Поэтому Данло, готовя себя и Тамару к состоянию возвращения, изобрел собственный ряд упражнений. Почти целый день они вместе дышали, вместе танцевали, и он играл Тамаре протяжные мелодии на своей флейте. Он не следовал сухой формуле, он неотрывно следил за оттенками голоса Тамары, за светом ее бездонных глаз, за ритмами ее мозга и сердца. И за собой тоже. Так, постоянно двигаясь и взаимно вдыхая запах своих душ, они вошли в волшебное шестьдесят первое состояние, которое мнемоники именуют возвращением.
Вернее сказать, почти вошли. Когда время пришло, они уселись на отполированном полу медитационной комнаты, теплом и гладком, как шелк. Перед ними на круглом столике стояла голубая ваза с букетом розовых рододендронов и горели четырьмя концентрическими кругами, как бы паря над полом, тридцать три длинные белые свечи. Так полагалось по правилам мнемоников. Впереди – цветы и огонь, позади, и внизу, и внутри, и снаружи – только память. Этой ночью их задача состояла в том, чтобы вывести вперед память, находящуюся позади, и увидеть искомый момент, каким он был в реальности и каким будет всегда.
Пройдя через состояние секвенции и дереизма, они вошли в эйдетику, где фигуры и краски воспоминаний делаются четкими, как поднесенная к глазам пятиконечная звездочка цветка.
Эйдетика – это ключ, отпирающий дверь возвращения. Она открыла для Данло тот момент ложной зимы два года назад, когда он стоял в большой комнате, полной картин, сулкидинамиков, винных бокалов и тарелок с горячей едой. Он сам ел из тарелки с горкой золотых зернышек курмаша и разглядывал гостей в красивых нарядах. Он сидел на полу в медитационной комнате Тамары, зажмурив глаза, и одновременно стоял в том роскошном зале, оставшемся так далеко позади и в пространстве, и во времени.
Еще миг – и он перестал видеть себя, поглощающего пригоршни курмаша, со стороны. Пространство сдвинулось, время щелкнуло, сознание озарилось, как темная комната, где зажгли свет. Ощущение себя, сидящего рядом с Тамарой и слушающего ее медленное дыхание, растворилось полностью. Открыв глаза, он перестал видеть себя, потому что оказался внутри, чудесным образом воплотившись в знакомую оболочку тогдашнего себя.

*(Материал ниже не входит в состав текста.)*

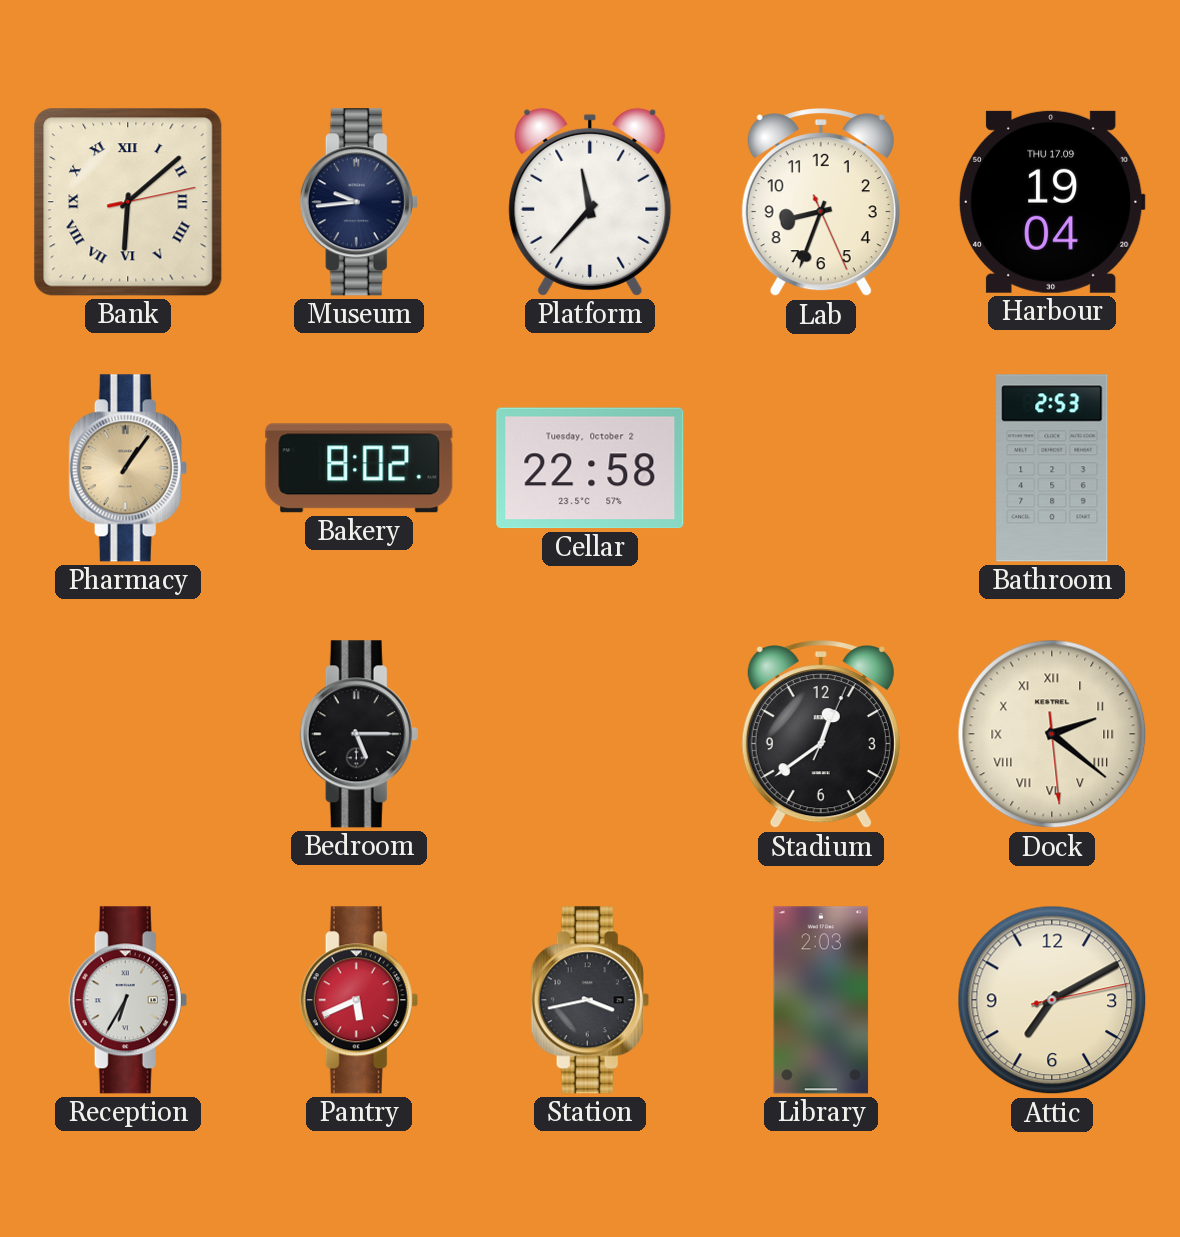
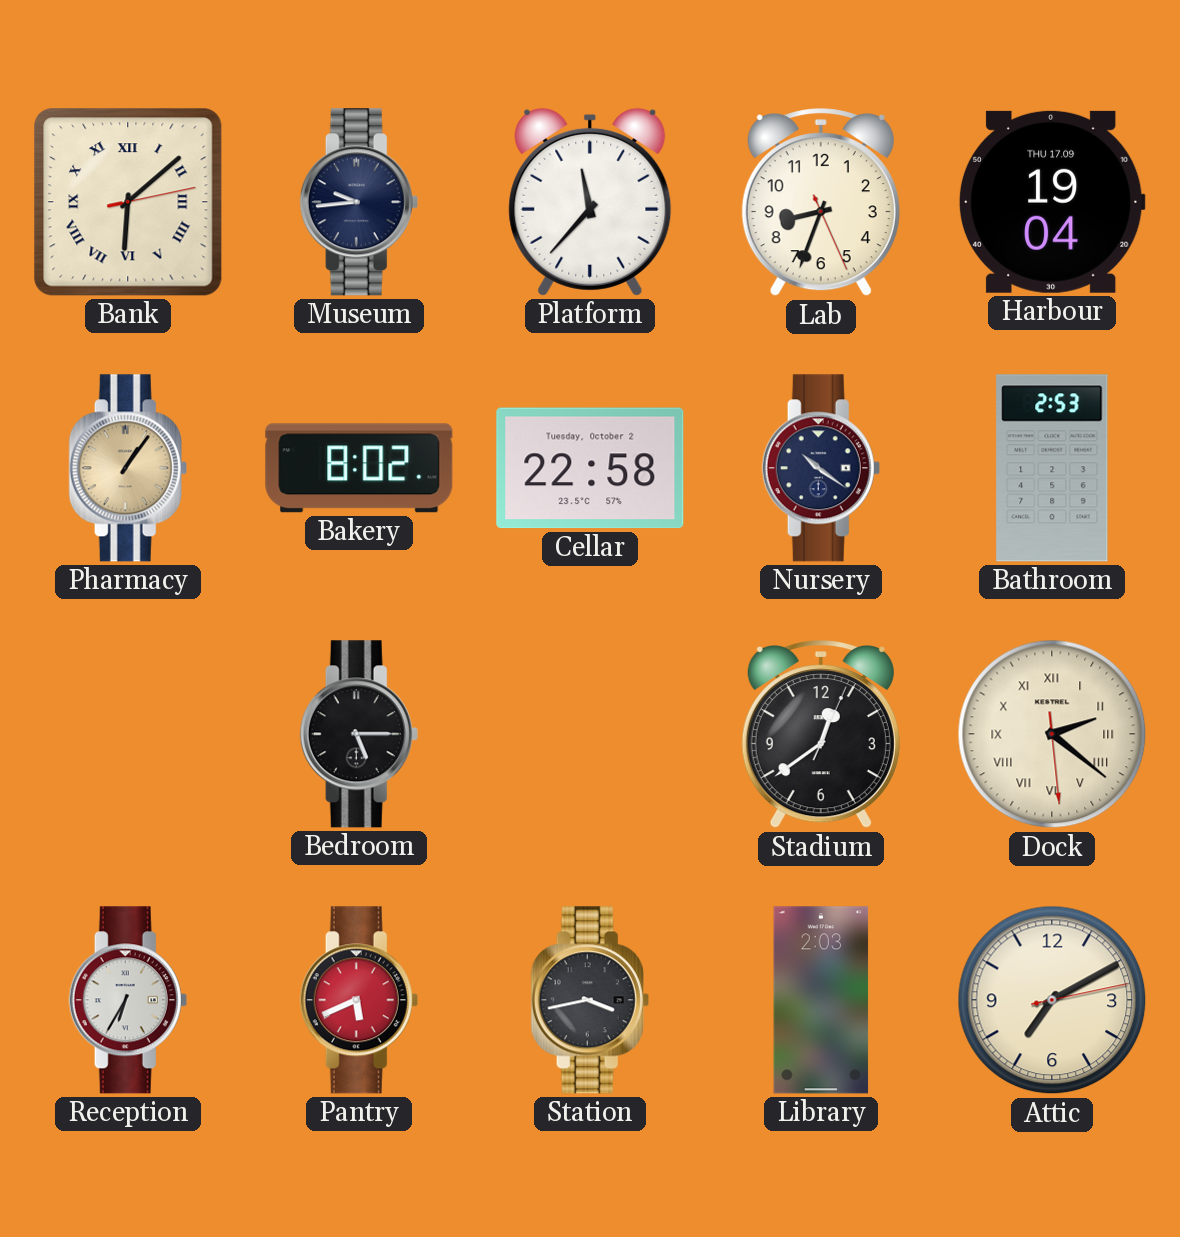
Nursery: none -> 10:21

Он больше не наблюдал, как тот Данло смотрит на старого толстого Зохру Бея и красавицу Нирвелли, – он смотрел на них сам через несколько футов разделяющего их пространства, и ощущал это так, как будто действительно видел их впервые. При этом он смотрел на все окружающее с гораздо большей ясностью и чувством реальности, чем два года назад. Это и есть чудо памяти: даже у тех, кто бредет по жизни наподобие лунатиков, все происходящее запоминается с необычайной глубиной и точностью.
Он снова слушал, как Зохра Бей рассказывает молодой женщине рядом ним о своем знаменитом путешествии на Скутарикс (Бей был первым и единственным человеческим послом, оставшимся в живых после миссии в этот не поддающийся пониманию мир), трогая волосатую бородавку на своей обвисшей старой щеке. Данло не думал, что обращал тогда внимание на эту весьма одностороннюю беседу, но, очевидно, все-таки обращал. Он замечал вокруг много других вещей, которые по-настоящему заметил только сейчас. Холодная и элегантная Нирвелли украдкой наблюдала за ним поверх своего бокала. В ушах у нее белели серьги из бесценных, безупречно круглых джиладских жемчужин, и их матовая белизна составляла разительный контраст с блестящей черной кожей красавицы.
Он слышал множество звуков: шипение мяса на противнях, стук палочек для еды, каскады смеха и голосов: Он заметил, что Зохра Бей, при всем своем безобразии, обладает чудесным голосом, даже несколько раздражающим своей сладостью, как мед, подмешанный в хорошее старое вино. А зерна курмаша, которыми хрупал он сам, чересчур обжигали, поскольку были приправлены жгучим летнемирским перцем. Данло чувствовал и другие оттенки вкуса, особенно келькеш: он тогда впервые попробовал эту редкую и дорогую инопланетную приправу.
Его глаза слезились, рот жгло как огнем, и Данло осознал, что способен чувствовать все, что находится в этой комнате, а может быть, и во вселенной. Чуть позади него стоял червячник с пустыми глазами, держа в руках одну из многих имевшихся в комнате сенсорных коробок. Данло вдруг ощутил горячие влажные губы на своем лице и холодок шелка на руках, хотя сам держал тарелку с курмашем и его губы касались только воздуха. В то время сенсорное загрязнение, просочившееся из черной коробочки, не коснулось сознания Данло, но теперь он ощутил его со всей остротой.